Summer. My room. My friends are here. I put some music on: The Bangles. (I was a fan of old-skool pop.) I become a dance Nazi. Tell everyone where to stand. Insist upon constant dance and choreography all under my direction. I create many new and awesome dance moves, most of which have some sort of kick involved. I let everyone break for popsicles. We clobber M.Sto in the kitchen. (Then known as “Mom.”) All she has is cherry. Lame.

Second Grade. A friend's mom asks me "Jessica, what do you want to do when you grow up?" I shyly say "I don't know, " but think to myself that I want to be a veterinarian or a crime fighter. I don't think the latter is actually possible so I rule it out. I like dogs. I have even checked out all of the books on dogs from the school library. Plus, Mom says that is a good job for people who like animals. So a veterinarian seems like a good answer from now on. Why is everyone always asking me what I want to be? I don't care. I just want to beat my neighbors at TV tag.

Fourth Grade. I write a play. It starts with a King “sitting under his favorite electric green tree.” The genre is fantasy/fairytale. The story is about the King and his rebellious daughter. I re-copy the final draft by hand (because I mean to keep it a secret from my parents), using a multi-color click pen to write each different part in a corresponding color. I pass some copies of the play out to my classmates. They really like it and become excited. They show it to the teacher, evil Mrs.

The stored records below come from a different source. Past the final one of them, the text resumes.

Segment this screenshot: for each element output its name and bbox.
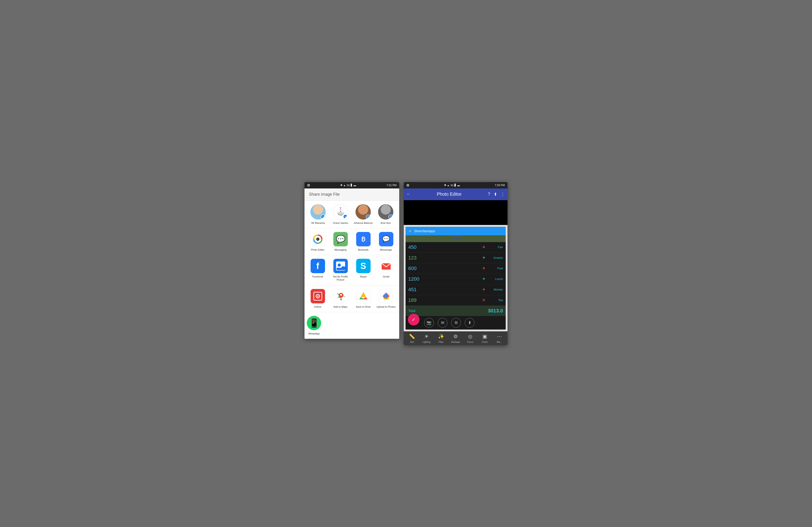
contact-amir[interactable]: m Amir Aziz — [376, 204, 396, 225]
email-action[interactable]: ✉ — [438, 318, 448, 328]
avatar-johanna: m — [356, 204, 371, 220]
avatar-amir: m — [378, 204, 393, 220]
app-save-to-drive[interactable]: Save to Drive — [352, 289, 374, 308]
action-icons-row: 📷 ✉ ⧉ ⬆ — [424, 318, 475, 328]
svg-text:G: G — [337, 292, 339, 295]
app-label-upload-photos: Upload to Photos — [376, 305, 395, 308]
contact-wi-wanwisa[interactable]: m Wi Wanwisa — [308, 204, 328, 225]
gmail-icon — [379, 259, 393, 273]
more-button[interactable]: ⋮ — [501, 192, 505, 197]
app-label-messaging: Messaging — [334, 248, 346, 251]
app-inshot[interactable]: InShot — [307, 289, 329, 308]
network-label: 3G — [347, 184, 350, 187]
svg-point-3 — [317, 238, 319, 240]
expense-row-lunch: 1200 + Lunch — [406, 274, 506, 284]
tool-lighting[interactable]: ☀ Lighting — [419, 334, 434, 343]
app-gmail[interactable]: Gmail — [375, 259, 397, 282]
label-snacks: Snacks — [487, 256, 503, 259]
fab-check-button[interactable]: ✓ — [408, 314, 420, 326]
contacts-section: m Wi Wanwisa WOMOutlastingMarcelion♦ Afe… — [304, 201, 399, 228]
app-label-gmail: Gmail — [383, 275, 389, 278]
right-status-center: ✱ ▲ 3G ▋ ▬ — [444, 184, 460, 187]
company-name: SilverStarApps — [414, 229, 435, 233]
lighting-icon: ☀ — [424, 334, 429, 340]
tool-focus[interactable]: ◎ Focus — [463, 334, 478, 343]
time-display-left: 7:31 PM — [386, 184, 396, 187]
app-bluetooth[interactable]: 𐐂 Bluetooth — [352, 232, 374, 251]
app-facebook[interactable]: f Facebook — [307, 259, 329, 282]
expense-header: ★ SilverStarApps — [406, 227, 506, 235]
signal-icon: ▋ — [351, 184, 352, 187]
amount-fair: 450 — [408, 244, 480, 250]
total-label: Total — [408, 309, 488, 313]
app-label-add-to-maps: Add to Maps — [334, 305, 348, 308]
messenger-badge: m — [321, 215, 325, 219]
amount-tea: 189 — [408, 297, 480, 303]
label-lunch: Lunch — [487, 277, 503, 281]
camera-action[interactable]: 📷 — [424, 318, 434, 328]
contact-johanna[interactable]: m Johanna Balonso — [353, 204, 373, 225]
star-icon: ★ — [408, 229, 412, 234]
amount-fuel: 600 — [408, 266, 480, 271]
phone-right: 🖼 ✱ ▲ 3G ▋ ▬ 7:29 PM ← Photo Editor ? ⬆ … — [404, 182, 508, 345]
app-skype[interactable]: S Skype — [352, 259, 374, 282]
tool-more[interactable]: ⋯ Ma... — [492, 334, 507, 343]
label-fair: Fair — [487, 245, 503, 249]
messenger-badge-johanna: m — [366, 215, 371, 219]
signal-right: ▋ — [454, 184, 456, 187]
tool-clone[interactable]: ▣ Clone — [478, 334, 492, 343]
back-button[interactable]: ← — [406, 192, 410, 197]
messenger-badge-amir: m — [388, 215, 393, 219]
app-label-set-profile: Set As Profile Picture — [330, 275, 351, 282]
copy-action[interactable]: ⧉ — [451, 318, 461, 328]
fab-area: ✓ 📷 ✉ ⧉ ⬆ — [406, 316, 506, 330]
share-action[interactable]: ⬆ — [465, 318, 475, 328]
help-button[interactable]: ? — [488, 192, 490, 197]
apps-grid-row2: f Facebook 👤 — [307, 259, 397, 282]
amount-snacks: 123 — [408, 255, 480, 261]
battery-right: ▬ — [457, 184, 460, 187]
app-set-profile[interactable]: 👤 Set As Profile Picture — [330, 259, 351, 282]
svg-point-20 — [340, 294, 342, 296]
app-photo-editor[interactable]: Photo Editor — [307, 232, 329, 251]
share-header: Share image File — [304, 189, 399, 201]
screens-container: 🖼 ✱ ▲ 3G ▋ ▬ 7:31 PM Share image File m — [300, 178, 512, 350]
reshape-label: Reshape — [451, 341, 460, 343]
tool-filter[interactable]: ✨ Filter — [434, 334, 448, 343]
expense-row-fair: 450 + Fair — [406, 242, 506, 253]
status-left-icons: 🖼 — [307, 184, 310, 187]
filter-icon: ✨ — [438, 334, 444, 340]
total-row: Total 3013.0 — [406, 306, 506, 316]
apps-grid-row1: Photo Editor 💬 Messaging 𐐂 Bluetooth — [307, 232, 397, 251]
diet-label: Diet — [410, 341, 414, 343]
contact-grace-santos[interactable]: WOMOutlastingMarcelion♦ Afer m Grace San… — [331, 204, 351, 225]
contact-name-wi: Wi Wanwisa — [311, 221, 325, 225]
tool-reshape[interactable]: ⚙ Reshape — [448, 334, 463, 343]
app-add-to-maps[interactable]: G Add to Maps — [330, 289, 351, 308]
messenger-icon: 💬 — [379, 232, 393, 246]
focus-icon: ◎ — [468, 334, 472, 340]
expense-row-fuel: 600 + Fuel — [406, 263, 506, 274]
op-fuel: + — [480, 266, 487, 271]
op-tea: = — [480, 298, 487, 303]
share-button[interactable]: ⬆ — [494, 192, 497, 197]
total-amount: 3013.0 — [488, 308, 503, 314]
tool-diet[interactable]: 📏 Diet — [405, 334, 419, 343]
app-upload-photos[interactable]: Upload to Photos — [375, 289, 397, 308]
app-whatsapp[interactable]: 📱 WhatsApp — [307, 316, 321, 335]
status-bar-right: 🖼 ✱ ▲ 3G ▋ ▬ 7:29 PM — [404, 182, 508, 189]
app-messaging[interactable]: 💬 Messaging — [330, 232, 351, 251]
expense-card: ★ SilverStarApps Travel 450 + Fair 123 — [406, 227, 506, 330]
app-label-save-to-drive: Save to Drive — [356, 305, 371, 308]
app-messenger[interactable]: 💬 Messenger — [375, 232, 397, 251]
diet-icon: 📏 — [409, 334, 415, 340]
reshape-icon: ⚙ — [453, 334, 458, 340]
inshot-icon — [310, 289, 325, 303]
messaging-icon: 💬 — [333, 232, 348, 246]
toolbar-icons: ? ⬆ ⋮ — [488, 192, 505, 197]
wifi-icon: ▲ — [343, 184, 346, 187]
contact-name-johanna: Johanna Balonso — [353, 221, 373, 225]
app-content: ★ SilverStarApps Travel 450 + Fair 123 — [404, 225, 508, 331]
photo-editor-icon — [310, 232, 325, 246]
app-label-bluetooth: Bluetooth — [358, 248, 368, 251]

Green, and ask if we can put the play on. She laughs condescendingly at us and tells us we can use our recess time for whatever we want. We use it to read from the play and talk about how much we hate Mrs. Green. Then we play dodgeball: Girls vs. Boys. We lose.

Fifth Grade. Our music teacher, Ms. Grant, announces that, now that we are in 5th grade, we get to be in the 5th-grade play. Auditions are next week. I grab an audition piece with five lines on it. The play is a musical about baseball. There are also two musical numbers that have solos. I grab the music for these auditions. One of them is a rap. The other is a slow song about being a star.

One week later. School cafeteria. (Also the auditorium.) Auditions. I have my lines prepared. I climb onstage, do my monologue. Then, I head down to the music room to audition for the music pieces.

Next day. Music room. The list of who made the play is up… I get: Understudy for all female parts and a solo in the “Umpire Rap.” I am both disappointed and excited.

Play night. Evie is sick so I have scored her part. She is one of the more typical “gifted” kids. The kind you know are in the program just by looking at them. Futhermore, she already has the markings of a typical drama geek. (Sorry, Evie, but you were.) I think to myself: “Poor Evie has to miss the play.” Then I feel bad for not feeling bad because I get to play her part. The play opens with a teacher, me, telling a class about the wonderful sport of baseball. The teacher role also serves as a sort of narrator throughout.

I open the play. I deliver my lines without screwing up. I do my solo in the umpire rap:

"Would you all be quiet
There's no need to cause a riot
I can't hear myself think
when you all shout.

Now I'll say it again
Like I said it before
In a baseball game my word is law!"

I bust a move or two. It is all good fun. Never once do I think to myself: “I want to be an actor when I grow up.” Never once do I ask: “Do I have any acting technique? Am I good?” For good or bad, I do it. And it is fun.